Donald Becker: The hot development area for clusters right now is virtualization.
Two well-known traditional virtualization systems are VMWare and Xen. VMWare emulates a PC down to the hardware devices. This allows it to run almost any operating system as a process in the native OS.
However, one downside of virtualization is that it often implies, and is implemented with, significant overhead. As a result, VMWare runs with emulation overhead and no opportunity for optimization. Xen is a para-hypervisor, allowing multiple operating systems to run at once. It has reduced overhead by not doing a full emulation, but it requires some modifications to the host kernel.
How does virtualization on a Linux cluster differ from these approaches?
Becker: Both VMWare and Xen make the implicit assumption that they will be running multiple kernels and full installations. Running a cluster provides an opportunity not addressed by this type of virtualization: creating lightweight environments with only the elements required by the application. When the system services typically expected from a machine (i.e. login shell and housekeeping utilities such as 'cron') are provided by the master node, compute nodes only need to run the application so that you can scale up performance, which is the opposite of traditional virtualization systems.
Some IT directors have told me that they're using SMP systems for compute-intensive calculations. What are some of the challenges one of them might face in migrating to a Linux cluster?
Becker: The answer depends largely on the applications you are running.

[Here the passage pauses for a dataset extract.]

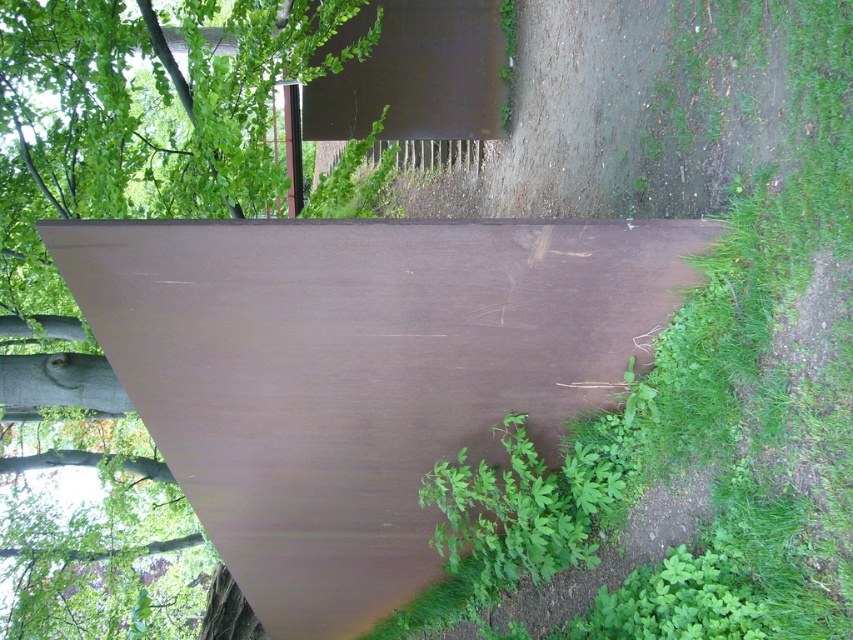 You are standing at the origin point of the coordinate system in this scene. You need to locate the brown matte board at center. What are its coordinates?

The brown matte board at center is located at coordinates point (358, 372).

You are an architect designing a new outdoor installation. You have two materials to choose from for your project. The first is the brown matte board at center, and the second is the green matte tree at upper left. If you want to use a material that is thinner, which one should you choose?

The brown matte board at center is thinner than the green matte tree at upper left, so you should choose the brown matte board at center for a thinner material. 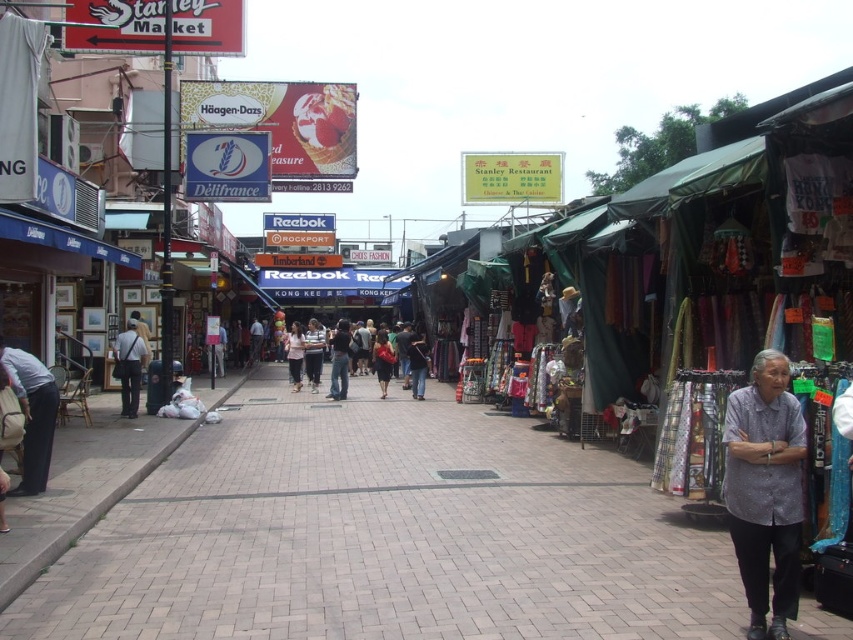 Question: Estimate the real-world distances between objects in this image. Which object is farther from the purple cotton shirt at lower right?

The easiest type of application to put on a cluster is one that uses 'parametric execution.' With this model, multiple independent copies of an application are run on different data sets.
If the SMP system is used because it offers high throughput on single-threaded jobs, a Beowulf cluster will be an almost drop-in replacement. However, if the SMP system is being used with threaded programs that rely on shared memory for fine-grained communication, complicated restructuring of the application may be required.
One traditional case where SMP have been used is with transactional databases. This is a special case where fine-grained communication and locking are used on the SMP, but other ways to achieve the same result are used in a cluster so an analysis has to be done to determine if moving to a cluster is feasible.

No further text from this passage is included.